**Task details:** Please transcribe the data below in full, word for word, without the images.

Stored items from a collection
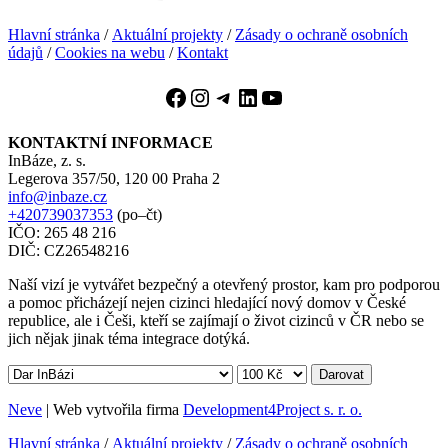
Hlavní stránka
/
Aktuální projekty
/
Zásady o ochraně osobních
údajů
/
Cookies na webu
/
Kontakt
Facebook
Instagram
Telegram
LinkedIn
YouTube
KONTAKTNÍ INFORMACE
InBáze, z. s.
Legerova 357/50, 120 00 Praha 2
info@inbaze.cz
+420739037353
(po–čt)
IČO: 265 48 216
DIČ: CZ26548216
Naší vizí je vytvářet bezpečný a otevřený prostor, kam pro podporou
a pomoc přicházejí nejen cizinci hledající nový domov v České
republice, ale i Češi, kteří se zajímají o život cizinců v ČR nebo se
jich nějak jinak téma integrace dotýká.
Darovat
Neve
| Web vytvořila firma
Development4Project s. r. o.
Hlavní stránka
/
Aktuální projekty
/
Zásady o ochraně osobních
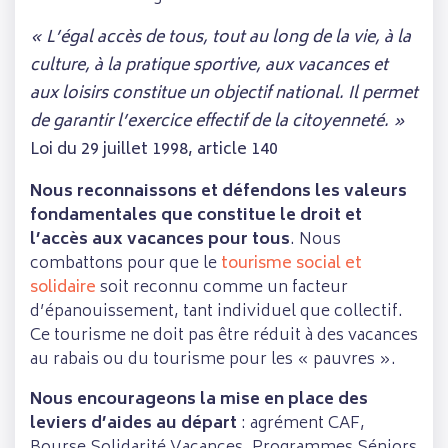
« L’égal accès de tous, tout au long de la vie, à la
culture, à la pratique sportive, aux vacances et
aux loisirs constitue un objectif national. Il permet
de garantir l’exercice effectif de la citoyenneté. »
Loi du 29 juillet 1998, article 140
Nous reconnaissons et défendons les valeurs
fondamentales que constitue le droit et
l’accès aux vacances pour tous
. Nous
combattons pour que le
tourisme social et
solidaire
soit reconnu comme un facteur
d’épanouissement, tant individuel que collectif.
Ce tourisme ne doit pas être réduit à des vacances
au rabais ou du tourisme pour les « pauvres ».
Nous encourageons la mise en place des
leviers d’aides au départ
: agrément CAF,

**Task answer:**
Hlavní stránka
/
Aktuální projekty
/
Zásady o ochraně osobních
údajů
/
Cookies na webu
/
Kontakt
Facebook
Instagram
Telegram
LinkedIn
YouTube
KONTAKTNÍ INFORMACE
InBáze, z. s.
Legerova 357/50, 120 00 Praha 2
info@inbaze.cz
+420739037353
(po–čt)
IČO: 265 48 216
DIČ: CZ26548216
Naší vizí je vytvářet bezpečný a otevřený prostor, kam pro podporou
a pomoc přicházejí nejen cizinci hledající nový domov v České
republice, ale i Češi, kteří se zajímají o život cizinců v ČR nebo se
jich nějak jinak téma integrace dotýká.
Darovat
Neve
| Web vytvořila firma
Development4Project s. r. o.
Hlavní stránka
/
Aktuální projekty
/
Zásady o ochraně osobních
« L’égal accès de tous, tout au long de la vie, à la
culture, à la pratique sportive, aux vacances et
aux loisirs constitue un objectif national. Il permet
de garantir l’exercice effectif de la citoyenneté. »
Loi du 29 juillet 1998, article 140
Nous reconnaissons et défendons les valeurs
fondamentales que constitue le droit et
l’accès aux vacances pour tous
. Nous
combattons pour que le
tourisme social et
solidaire
soit reconnu comme un facteur
d’épanouissement, tant individuel que collectif.
Ce tourisme ne doit pas être réduit à des vacances
au rabais ou du tourisme pour les « pauvres ».
Nous encourageons la mise en place des
leviers d’aides au départ
: agrément CAF,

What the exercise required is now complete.